Your goal: The full listing, word for word and free of images, is the expected result.

Information shown:
* * * * *
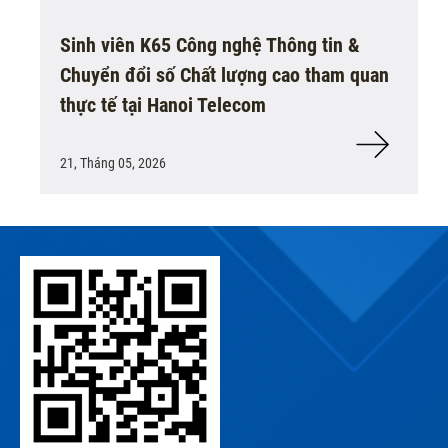
Sinh viên K65 Công nghệ Thông tin &
Chuyển đổi số Chất lượng cao tham quan
thực tế tại Hanoi Telecom
21, Tháng 05, 2026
* * * * *
Result for this exercise:
Sinh viên K65 Công nghệ Thông tin &
Chuyển đổi số Chất lượng cao tham quan
thực tế tại Hanoi Telecom
21, Tháng 05, 2026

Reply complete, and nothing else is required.